• [ABOUT THIS EXERCISE]: For the records below, give the count of lines holding the word "Banks" and nothing more.

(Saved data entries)
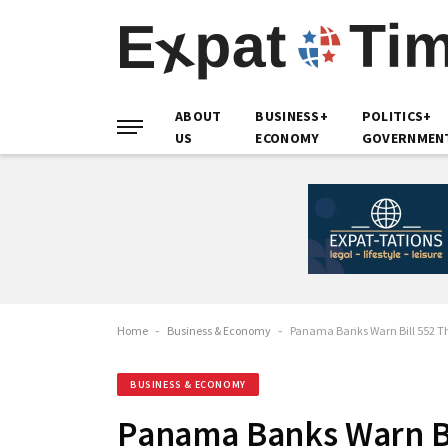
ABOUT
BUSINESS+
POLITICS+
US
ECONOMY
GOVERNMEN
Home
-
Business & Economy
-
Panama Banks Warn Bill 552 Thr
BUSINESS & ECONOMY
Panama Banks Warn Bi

• [TASK RESPONSE]: 2